The prefrontal cortex — the part responsible for long-term thinking, impulse control, and win-win reasoning — doesn’t fully mature until the mid-to-late 20s. Before that, most thinking is short-term and self-oriented.
That’s normal development.
Society does not reward chronic selfishness. Self-centered people struggle in relationships. They lose jobs. They face consequences. Most of us learned that lesson the hard way.
One of the most painful parts of parenting is watching your child repeat mistakes you made — knowing you cannot live their lessons for them.
The Beauty of Letting Them Try
And yet — all of this is beautiful.
When a child tries, fails, tries again, and finally succeeds — there is nothing like it.
Their imagination. Their presence. Their honesty. Their curiosity. The way they say exactly what they think. The way they exist almost entirely in the moment.
At some point, many adults lose that inner child — through pressure, fear, performance, or pain. Then we spend decades trying to get it back.
Children remind us of:
Freedom
Creativity
Curiosity
Honest emotion
The courage to try without certainty
Part of parenting is protecting that spirit long enough for it to mature — without letting it remain childish forever.
There are rules that govern society. There are consequences. There are expectations. You must function within those structures.
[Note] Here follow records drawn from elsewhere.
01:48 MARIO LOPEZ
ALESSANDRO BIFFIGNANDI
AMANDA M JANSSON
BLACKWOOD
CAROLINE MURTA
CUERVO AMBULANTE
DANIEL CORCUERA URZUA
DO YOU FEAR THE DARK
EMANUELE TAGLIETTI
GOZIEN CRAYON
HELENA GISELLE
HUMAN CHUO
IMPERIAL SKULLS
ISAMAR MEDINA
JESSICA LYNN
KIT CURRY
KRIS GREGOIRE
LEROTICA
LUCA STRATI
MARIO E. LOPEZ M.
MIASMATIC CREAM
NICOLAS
And at the same time, there is immense freedom in what you can create within those rules.
The tension is real: A child at home. A child at work. A soldier at home. A soldier at work.
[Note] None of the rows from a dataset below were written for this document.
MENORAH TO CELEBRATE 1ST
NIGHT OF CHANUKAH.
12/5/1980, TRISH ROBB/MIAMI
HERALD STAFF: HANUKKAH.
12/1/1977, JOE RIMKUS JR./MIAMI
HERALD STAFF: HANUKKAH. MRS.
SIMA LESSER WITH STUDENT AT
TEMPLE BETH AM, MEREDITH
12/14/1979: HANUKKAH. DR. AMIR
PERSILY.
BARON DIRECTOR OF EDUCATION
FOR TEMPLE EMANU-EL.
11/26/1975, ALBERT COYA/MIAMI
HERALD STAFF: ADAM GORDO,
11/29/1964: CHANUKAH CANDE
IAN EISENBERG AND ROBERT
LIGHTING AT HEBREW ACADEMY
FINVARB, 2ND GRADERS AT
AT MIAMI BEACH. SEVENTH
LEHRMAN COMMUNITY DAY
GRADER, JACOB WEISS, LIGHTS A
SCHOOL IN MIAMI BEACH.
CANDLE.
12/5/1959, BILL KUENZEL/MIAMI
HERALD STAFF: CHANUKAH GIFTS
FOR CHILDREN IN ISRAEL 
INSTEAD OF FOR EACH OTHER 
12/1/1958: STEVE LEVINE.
Learning how to hold both.
The Hard Truth
Part of parenting is telling uncomfortable truths.
We haven’t fully learned how to “play nice in the sandbox” as adults. Bullies still exist. Some people lie, cheat, and steal. Some systems reward bad behavior. Not everything is fair.
Underneath most destructive behavior is fear — often an unresolved child in an adult body.
Your job is not to shield your child from all of that.
Your job is to build strength, discernment, and integrity — so they can navigate it without becoming it.
Parenting is suffering. Parenting is joy. Parenting is letting go.
And if you do it well, the very thing that once depended entirely on you will one day stand on its own.
That’s the win.
Three-Bullet Summary
Children are wired differently; effective parenting adapts to temperament without trying to erase it.
Growth requires discomfort — protecting children from every failure delays essential lessons.
The goal of parenting is not dependence but strength, integrity, and eventual independence.
Three Practical Takeaways
Parent the temperament, not the fantasy. Observe your child’s wiring. Adjust expectations and discipline style to fit who they are, not who you wish they were.
Allow age-appropriate failure. Let them experience small consequences now so they’re prepared for larger ones later. Rescue less. Coach more.
Protect curiosity while building responsibility.
Encourage imagination, creativity, and honesty — but pair them with structure, accountability, and contribution.